Boston Consulting Group’s July 2009 report titled
Conquering the Crisis looked back on key data from 2008 and presented predictions for the future mutual fund landscape in the face of recent severe financial downturns. While the report notes that the crisis will certainly result in a reorganization of the mutual fund industry that will hit those with shaky business models or undifferentiated products, it also stresses that this reorganization can present clear opportunities to funds that present forward-thinking strategies that identify and capitalize on what they do best.

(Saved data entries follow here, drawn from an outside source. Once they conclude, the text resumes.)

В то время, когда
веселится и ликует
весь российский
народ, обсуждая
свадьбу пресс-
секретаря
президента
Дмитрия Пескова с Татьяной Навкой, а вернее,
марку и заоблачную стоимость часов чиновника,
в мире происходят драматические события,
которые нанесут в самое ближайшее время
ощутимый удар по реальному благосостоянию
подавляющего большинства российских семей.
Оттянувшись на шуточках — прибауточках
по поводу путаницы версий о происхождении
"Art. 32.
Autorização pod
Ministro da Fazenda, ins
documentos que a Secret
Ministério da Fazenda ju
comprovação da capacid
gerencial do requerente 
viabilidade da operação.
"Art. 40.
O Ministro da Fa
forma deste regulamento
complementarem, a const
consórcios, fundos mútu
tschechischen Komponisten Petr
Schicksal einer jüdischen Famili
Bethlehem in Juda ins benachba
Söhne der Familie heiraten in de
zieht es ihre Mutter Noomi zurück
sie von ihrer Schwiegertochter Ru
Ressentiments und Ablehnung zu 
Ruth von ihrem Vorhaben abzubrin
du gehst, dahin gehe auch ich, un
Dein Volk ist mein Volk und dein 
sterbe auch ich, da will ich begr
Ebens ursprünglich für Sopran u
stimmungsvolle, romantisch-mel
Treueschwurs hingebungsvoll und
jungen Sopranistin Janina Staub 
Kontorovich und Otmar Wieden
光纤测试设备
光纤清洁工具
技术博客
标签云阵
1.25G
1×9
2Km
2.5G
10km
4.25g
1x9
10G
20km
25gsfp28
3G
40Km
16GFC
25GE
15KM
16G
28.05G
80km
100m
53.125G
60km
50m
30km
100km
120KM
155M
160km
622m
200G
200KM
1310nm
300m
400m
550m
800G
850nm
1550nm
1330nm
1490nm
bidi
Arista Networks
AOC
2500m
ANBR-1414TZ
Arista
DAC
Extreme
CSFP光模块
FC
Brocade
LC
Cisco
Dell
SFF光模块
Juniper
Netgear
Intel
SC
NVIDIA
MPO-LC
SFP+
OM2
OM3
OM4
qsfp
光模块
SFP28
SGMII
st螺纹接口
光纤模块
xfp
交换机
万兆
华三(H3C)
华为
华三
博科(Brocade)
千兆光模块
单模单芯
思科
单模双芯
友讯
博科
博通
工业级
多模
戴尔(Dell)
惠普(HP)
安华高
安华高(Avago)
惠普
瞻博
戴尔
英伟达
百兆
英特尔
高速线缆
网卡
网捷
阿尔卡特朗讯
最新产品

Most notably, the report focuses on the prediction that there will be a growing gulf between winners and losers in the fund industry in the face of falling assets and an economic recovery that will be slower and longer than many expect. Fund managers will face an uphill battle in continuing to grow their assets in order to ensure profitability in the face of falling profit margins industry-wide—the report estimates that average operating margins for asset managers will fall to 30 percent or lower, down from an average of 38 percent in 2007. Managers will also have to respond to investor and regulator demands for transparency and service by upgrading their distribution, product base, operations and support schemes while managing to control costs. Those weaker funds that are unable to stand out among their competitors based on products or service will slowly vanish from the market.
BCG also claims that asset managers will eventually begin to create what the paper calls a "factory" for their products in order for their funds to gain advantages of scale. This approach will play out in coming M&A and consolidation activities, and the paper notes that this "industrialization" trend represents a novel shift in the structure of the asset management industry as a whole.
ETFs in particular, the report notes, may be a beneficiary of the industry shakeup. BCG predicts that ETFs will experience accelerated growth fueled by investors’ increased demand for products that deliver cheap beta. The growth of passively managed offerings as well as innovative offerings such as hedge funds and private equity will put an “ongoing squeeze” on traditional actively managed products.